Extracted page text data:
....

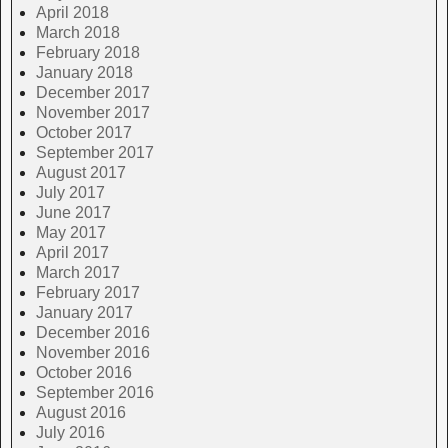
April 2018
March 2018
February 2018
January 2018
December 2017
November 2017
October 2017
September 2017
August 2017
July 2017
June 2017
May 2017
April 2017
March 2017
February 2017
January 2017
December 2016
November 2016
October 2016
September 2016
August 2016
July 2016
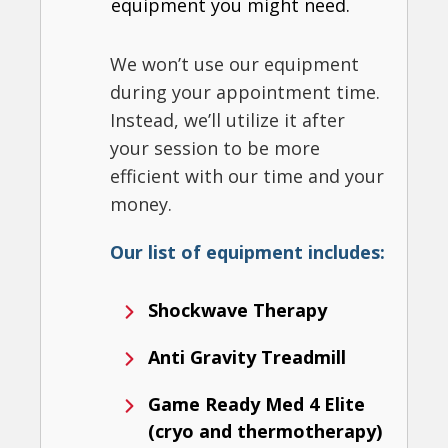
equipment you might need.
We won’t use our equipment
during your appointment time.
Instead, we’ll utilize it after
your session to be more
efficient with our time and your
money.
Our list of equipment includes:
Shockwave Therapy
Anti Gravity Treadmill
Game Ready Med 4 Elite
(cryo and thermotherapy)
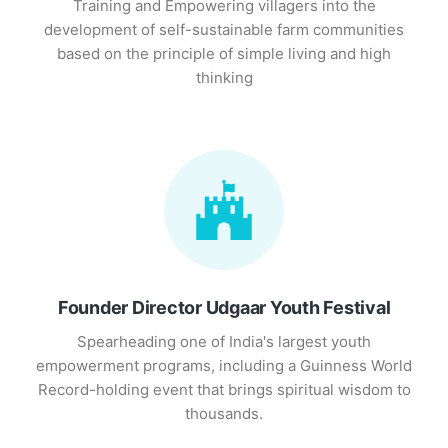
Training and Empowering villagers into the
development of self-sustainable farm communities
based on the principle of simple living and high
thinking
Founder Director Udgaar Youth Festival
Spearheading one of India's largest youth
empowerment programs, including a Guinness World
Record-holding event that brings spiritual wisdom to
thousands.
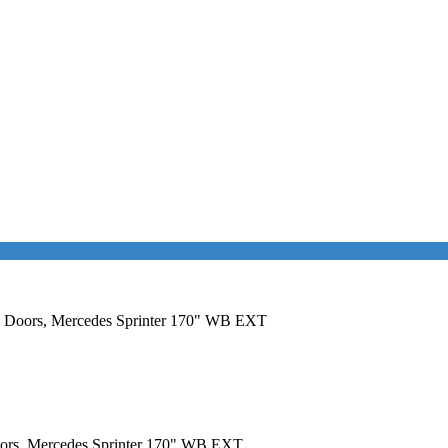
Side Doors, Mercedes Sprinter 170" WB EXT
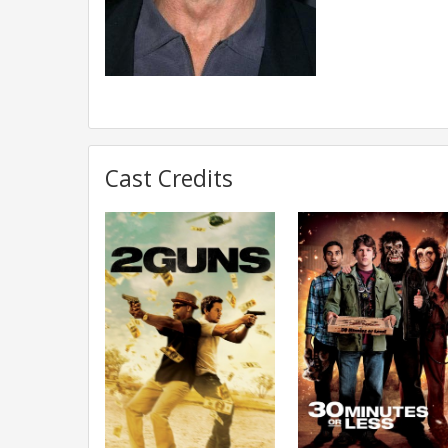
Cast Credits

....

Problem to work on: Quote, without alteration, the lines running from the line containing "Shockwave Therapy" to the last line of the entries, and include no pictures.

Result:
Shockwave Therapy
Anti Gravity Treadmill
Game Ready Med 4 Elite
(cryo and thermotherapy)
Training and Empowering villagers into the
development of self-sustainable farm communities
based on the principle of simple living and high
thinking
Founder Director Udgaar Youth Festival
Spearheading one of India's largest youth
empowerment programs, including a Guinness World
Record-holding event that brings spiritual wisdom to
thousands.
Side Doors, Mercedes Sprinter 170" WB EXT
Cast Credits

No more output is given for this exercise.